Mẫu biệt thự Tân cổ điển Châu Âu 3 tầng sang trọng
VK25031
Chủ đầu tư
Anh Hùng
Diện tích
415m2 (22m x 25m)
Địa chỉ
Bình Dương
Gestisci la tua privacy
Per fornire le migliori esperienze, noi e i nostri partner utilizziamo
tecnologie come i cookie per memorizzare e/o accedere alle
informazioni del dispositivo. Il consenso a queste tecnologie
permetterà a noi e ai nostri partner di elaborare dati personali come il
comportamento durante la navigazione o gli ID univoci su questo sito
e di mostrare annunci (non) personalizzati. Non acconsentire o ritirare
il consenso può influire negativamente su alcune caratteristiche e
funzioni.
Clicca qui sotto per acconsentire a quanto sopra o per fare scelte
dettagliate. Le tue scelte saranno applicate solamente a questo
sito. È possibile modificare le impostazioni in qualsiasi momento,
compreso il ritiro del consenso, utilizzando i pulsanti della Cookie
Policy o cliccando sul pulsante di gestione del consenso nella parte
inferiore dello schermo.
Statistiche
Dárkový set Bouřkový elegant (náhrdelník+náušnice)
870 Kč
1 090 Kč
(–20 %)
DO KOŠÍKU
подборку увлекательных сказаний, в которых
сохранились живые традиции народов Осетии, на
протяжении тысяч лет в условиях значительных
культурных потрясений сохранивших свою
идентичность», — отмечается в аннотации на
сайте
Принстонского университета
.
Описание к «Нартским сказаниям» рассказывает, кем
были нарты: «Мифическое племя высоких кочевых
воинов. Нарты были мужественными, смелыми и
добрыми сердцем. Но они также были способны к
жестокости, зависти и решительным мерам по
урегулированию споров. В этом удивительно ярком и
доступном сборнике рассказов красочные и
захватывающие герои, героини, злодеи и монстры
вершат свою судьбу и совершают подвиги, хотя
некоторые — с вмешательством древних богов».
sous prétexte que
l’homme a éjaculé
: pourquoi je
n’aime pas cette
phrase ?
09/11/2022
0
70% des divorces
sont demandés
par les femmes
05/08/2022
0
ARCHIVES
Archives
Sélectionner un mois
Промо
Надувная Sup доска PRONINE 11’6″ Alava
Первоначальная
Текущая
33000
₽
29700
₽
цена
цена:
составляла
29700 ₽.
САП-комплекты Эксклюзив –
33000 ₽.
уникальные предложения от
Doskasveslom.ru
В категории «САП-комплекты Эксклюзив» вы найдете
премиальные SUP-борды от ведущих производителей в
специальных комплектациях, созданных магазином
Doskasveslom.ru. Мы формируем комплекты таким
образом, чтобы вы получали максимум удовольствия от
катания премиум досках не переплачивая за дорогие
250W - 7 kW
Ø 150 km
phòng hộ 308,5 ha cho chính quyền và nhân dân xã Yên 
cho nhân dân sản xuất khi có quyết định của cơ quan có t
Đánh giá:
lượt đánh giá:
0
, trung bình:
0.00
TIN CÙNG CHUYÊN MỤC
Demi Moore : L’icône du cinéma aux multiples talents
::::
§ What this task involves
Scan the material above. Return every line containing the string "nostri".

§ Task result
Per fornire le migliori esperienze, noi e i nostri partner utilizziamo
permetterà a noi e ai nostri partner di elaborare dati personali come il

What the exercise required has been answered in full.